Fui para o meu quarto e peguei um casaco no armário.

- Aonde você vai? – pediu minha mãe parada a porta. Seus olhos estavam vermelhos como se acabasse de ter enxugando as lágrimas.

- Eu não sei. – respondi passando por ela. Atravessei a sala, ninguém tentou me impedir, estavam os dois sem saber o que fazer.

Abri a porta da casa e encarei a noite que se estendia pela cidade. Eu sei o que você deve estar pensando, que coisa mais idiota sair de casa assim, sem rumo. Mas desafio você a ficar no mesmo lugar que seus pais após eles lhe contarem uma história dessas.

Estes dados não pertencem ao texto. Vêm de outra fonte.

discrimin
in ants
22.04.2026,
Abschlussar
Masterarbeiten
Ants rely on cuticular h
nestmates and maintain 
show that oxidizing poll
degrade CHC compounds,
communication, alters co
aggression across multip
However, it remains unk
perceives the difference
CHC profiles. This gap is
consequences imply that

Estava tão absorda em pensamentos que nem me dei conta de onde estava indo. Passei por casas grandes, pequenas, terrenos baldios, uma praça e lugares esquisitos que eu não reconheci. Olhei ao redor, estava totalmente perdida. Sentei-me no meio fio em baixo de um poste de luz, cruzei os braços e deitei a cabeça sobre eles. O que iria fazer agora? Não fazia ideia de como voltar para casa.

- Perdida mocinha? – disse uma voz atrás de mim.

Levantei em um pulo e olhei para o que parecia ser uma forma volumosa escondida nas sombras de uma árvore de uma das casas. Usava um manto preto e um capuz que lhe cobria a cabeça. Ele saiu das sobras e tirou o capuz, a menos que eu estivesse muito enganada, ele devia ter uns três metros de altura e (a não ser que eu estivesse ficando louca) apenas um enorme olho no meio da testa.

Lembrava-me de ter lido algo sobre alguma coisa parecida com isso. Na mitologia grega eu acho. Havia gigantes com um só olho no meio da testa, conhecidos por ciclopes. Mas isso não existia, era impossível!

- Por que não me deixa ajudá-la a achar o caminho de casa?

Eu queria dizer “não obrigado”, mas estava paralisada, o gigante avançou para mim numa velocidade incrível, rápido demais para o seu tamanho, e eu de algum jeito consegui desviar.

Ele virou-se para mim.

- Hum... Nada mau filhote de deus.

Filhote de deus?

Não tive tempo para pensar nisso, me desviei de mais um ataque do ciclope. Não sei como fiz aquilo, não sabia que eu tinha reflexos tão bons, era como se eu estivesse atenta a tudo.

O ciclope avançou dessa vez com os braços estendidos eu rolei no chão para desviar e enquanto ele passava dei um chute na lateral de seu corpo e ele se desequilibrou. Mas não foi o bastante. Ele tirou um bastão de algum lugar e atacou. Eu desviei, mas ele foi mais rápido, com outro golpe de bastão, me atingiu o peito e eu fui atirada contra um muro.

O mundo começou a girar e me senti tonta, o ciclope se preparava para outra investida, ergueu seu bastão, mas algo aconteceu. Alguma coisa pulou das sombras e o atacou. Parecia um cachorro, mas era grande demais para ser um.

O ciclope recuou, em seu braço havia uma mordida enorme, que pingava sangue.

- Não pense que fugirá criança! Eu voltarei! – gritou o ciclope enquanto corria de volta para a rua escura e desaparecia.

Eu não soube o que dizer, estava tonta demais, consegui ver o vulto novamente, e definitivamente era um cachorro, mas não existiam cachorros tão grandes, só poderia ser um lobo, mas também não existiam lobos na cidade.

Eu percebi que iria desmaiar. Olhei para os olhos do lobo.

- Obrigado. - Murmurei.

Mas depois não vi mais nada e a escuridão me envolveu.